Is there a limit to the number of ancestors we can “follow” please? Or no limit?
I have noticed that on ancestors I have clicked the “follow” button, when I have gone back to revisit the record has been reversed to “unfollow” even though I have definitely not clicked the unfollow button. This has happened quite a few times, which is rather frustrating. I therefore wondered if the was a limit on the numbers we can follow.
I have noticed that on occasions other patrons have made changes which I know are wrong based on my own evidence. I then have to go back and restore the record to correct it, which I find very annoying as sometimes I have spent hours getting things right in the first place. By following a case helps me to keep an eye on it and rectify if necessary.
Here is the article that tells the answer. You can follow up to 4000 people.
You can follow up to 4000 people: https://www.familysearch.org/en/help/helpcenter/article/can-i-follow-an-individual-in-family-tree.
Thank you all for the help received. Very much appreciated.
I am certainly nowhere near the 4000 limit.
I will follow the advice given!
Best wishes to all.
About the profiles mysteriously no longer being followed: Are you using the mobile app? At present it is not synching Follow and Unfollow selections to Family Tree.
The mobile app has never displayed the user's Following list. However, until the latest release (version 4.4.4 released 3 weeks ago) the user could Follow and Unfollow profiles on the mobile app and changes would be reflected on the Following list.
I have not noticed any profiles I follow drop off my Following list but I have missed the mobile feature.
@dereksmith –– Could you say a bit more about what you are seeing?
As a matter of interest, has anyone here ever reached the 4000 limit? I wondered if a flag appears, or clicking on "Follow" just doesn't do anything when you reach that stage.
Actually, from discussions a long time back it appears the 4000 figure is / was a maximum figure, but if you "unfollowed" IDs these would still be counted as part of that 4000. Hence, some users had found the number to be rather less than the maximum allowed - i.e., it was not 4000 at any one time.
I dread to think the work that would be involved (in correcting other users' changes) if I got anywhere near that amount. I just checked and found I have around 1500 IDs I am currently following - and they give me more than enough maintenance work! On the other hand, I also try not to think of all the hard work that has probably been undone on the IDs I choose not to follow.
My Following list hovers around 3500, with high turnover. With turnover I probably have had far over 4000 PIDs on the list. So far, I have not hit any sort of ceiling.
Turnover is high because I only watch heads of tree fragments and profiles I suspect are conflated or have some other problem. Usually I am delighted if anyone edits them, and usually their edits are good. If not good, I usually don't jump in to repair. It will all come out in the wash.
Some profiles I follow are in the LDS membership or their ancestry; others are not. This seems not to make any difference in quality of edits. Beginners are all much the same.

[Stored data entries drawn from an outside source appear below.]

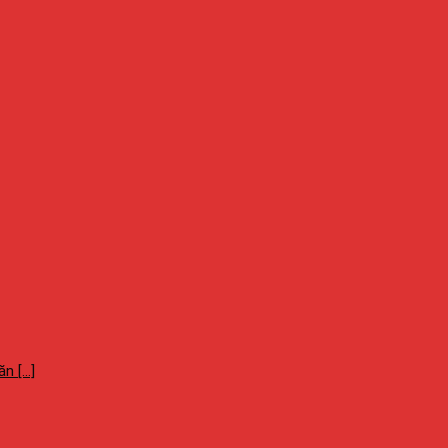
 [...]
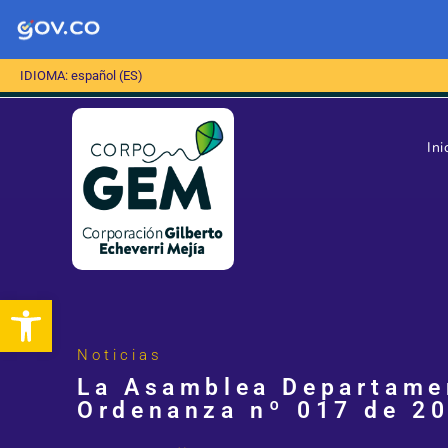
IDIOMA: español (ES)
Ini
Abrir barra de herramientas
Noticias
La Asamblea Departamen
Ordenanza nº 017 de 2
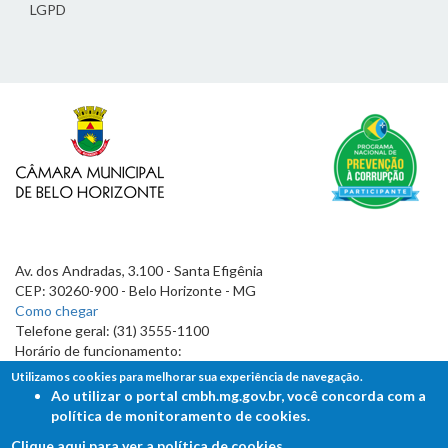
LGPD
Av. dos Andradas, 3.100 - Santa Efigênia
CEP: 30260-900 - Belo Horizonte - MG
Como chegar
Telefone geral: (31) 3555-1100
Horário de funcionamento:
7h às 19h
Utilizamos cookies para melhorar sua experiência de navegação.
Ao utilizar o portal cmbh.mg.gov.br, você concorda com a
política de monitoramento de cookies.
Clique aqui para ver a política de cookies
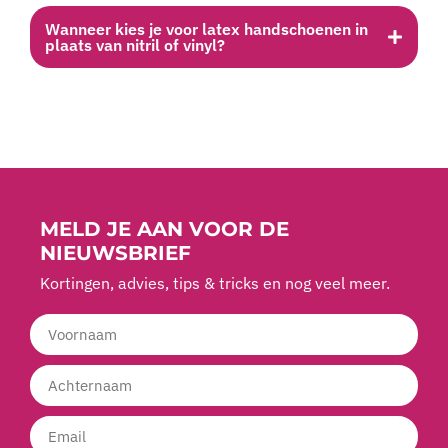
Wanneer kies je voor latex handschoenen in
plaats van nitril of vinyl?
MELD JE AAN VOOR DE
NIEUWSBRIEF
Kortingen, advies, tips & tricks en nog veel meer.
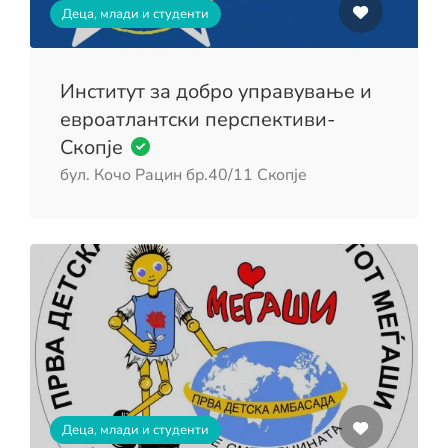
Деца, млади и студенти
Институт за добро управување и
евроатлантски перспективи-
Скопје
бул. Кочо Рацин бр.40/11 Скопје
Деца, млади и студенти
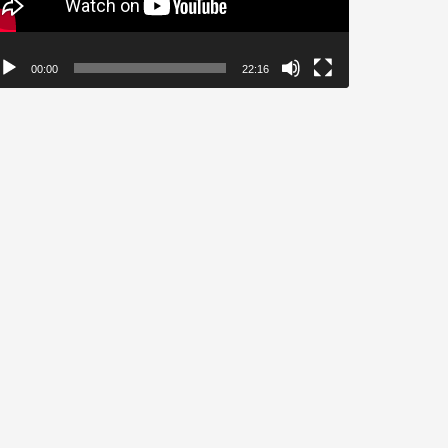
00:00
22:16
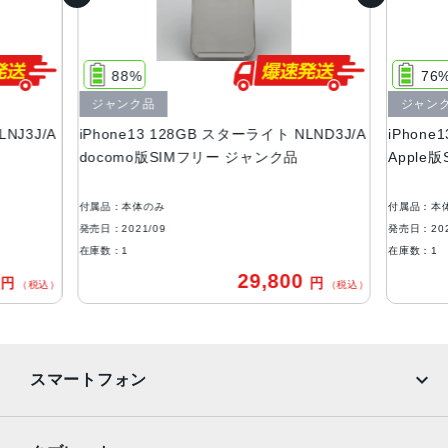
容量
128GB、256GB、512GB
88%
76
サイズ・重さ
ジャンク品
ジャン
146.7×71.5×7.65mm ・173g
NJ3J/A
iPhone13 128GB スターライト NLND3J/A
iPhone
液晶
docomo版SIMフリー ジャンク品
Apple
6.1インチ（対角）オールスクリーンOLEDディスプレイ
付属品：本体のみ
付属品：本
防沫性能、耐水性能、防塵性能
発売日：2021/09
発売日：202
EC規格60529にもとづくIP68等級（最大水深6メートルで
在庫数：1
在庫数：1
最大30分間）
0
29,800
円
円
（税込）
（税込）
カメラ
デュアル12MPカメラシステム：広角、超広角カメラ広角：
ƒ/1.6絞り値超広角：ƒ/2.4絞り値と120°視野角2倍の光学ズ
スマートフォン
ームアウト最大5倍のデジタルズーム
TrueDepthカメラ
iPhone
Galaxy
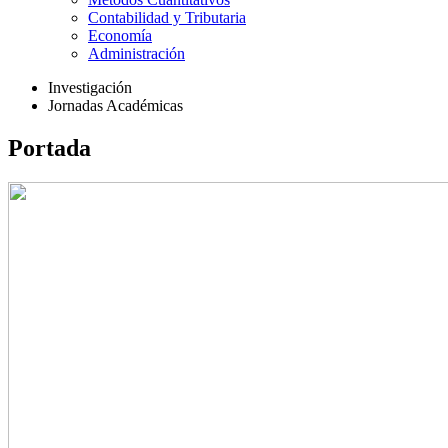
Contabilidad y Tributaria
Economía
Administración
Investigación
Jornadas Académicas
Portada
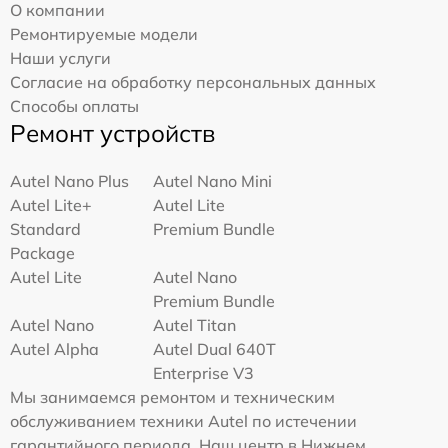
О компании
Ремонтируемые модели
Наши услуги
Согласие на обработку персональных данных
Способы оплаты
Ремонт устройств
Autel Nano Plus
Autel Nano Mini
Autel Lite+
Autel Lite
Standard
Premium Bundle
Package
Autel Lite
Autel Nano
Premium Bundle
Autel Nano
Autel Titan
Autel Alpha
Autel Dual 640T
Enterprise V3
Мы занимаемся ремонтом и техническим
обслуживанием техники Autel по истечении
гарантийного периода. Наш центр в Нижнем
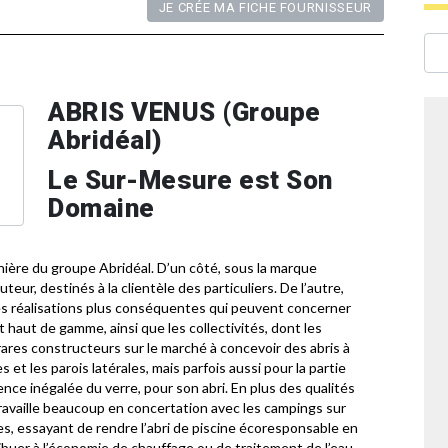
JE CRÉE MA FICHE FOURNISSEUR
ABRIS VENUS (Groupe
Abridéal)
Le Sur-Mesure est Son
Domaine
ière du groupe Abridéal. D’un côté, sous la marque
teur, destinés à la clientèle des particuliers. De l’autre,
es réalisations plus conséquentes qui peuvent concerner
 haut de gamme, ainsi que les collectivités, dont les
ares constructeurs sur le marché à concevoir des abris à
 et les parois latérales, mais parfois aussi pour la partie
arence inégalée du verre, pour son abri. En plus des qualités
ravaille beaucoup en concertation avec les campings sur
s, essayant de rendre l’abri de piscine écoresponsable en
ribuer à l’économie de chauffage ou de traitement de l’eau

Are you seeing mostly bad edits? I am curious why that is, because that isn't my experience.
Thank you for confirming that. I remember some years ago, certain users would be careful in adding to their (then) "Watch" list, in case they went over the 4000 limit without being aware, so things must have changed.
Regarding the edits, I am so relieved when I see the only changes (to an ID I am following) have been the addition of a couple of sources! Yes, sometimes the edits really do lead to me "having" to carry out a lot of work - up to two days or so, at the worst. The "typical" problem seems to be connected with one of our American cousins believing all "John Smiths" who lived in England during a certain period need to be merged! Well, of course that is a slight exaggeration, but I truly have had a user combining the identities of a number of James Miller individuals, who lived in different parts of England. You would think they would notice - there being, say, multiple census sources attached, all from the same year. A lesser problem is when some users just "hedge their bets" by not necessarily merging two or more individuals, but adding (say) several different 1851 census sources (relating to different parts of the country) to one individual of a certain name - knowing at least one of these is probably the correct one!
When I suggest "having" to carry out corrective work, I suppose I mean I choose to do that - even if the individuals are not known relatives. A bit silly I suppose - I could be prioritising my efforts more "usefully", but just hate to see serious errors left alone!
My follow list is under 2000 and not likely to get much larger. I also have some turnover because I will follow a family group when I'm helping someone with their research. Once I get them settled, I unfollow.
@Paul W –– Those agglomerations of same-name profiles seem to be an especially English phenomenon. So many 2- and 3-trees were made without sources attached, and so many novice English and American genealogists are hunting their ancestors in England. At the first bad hint that any two John Smiths might be duplicates, they start merging (not knowing any better), and merging triggers more hints of the same. Enter the snowball effect.
I guess I don't have that problem much because years ago I did proactive work on all my surnames of interest, systematically cleaning up the English profiles. That has stopped most snowballs from getting started.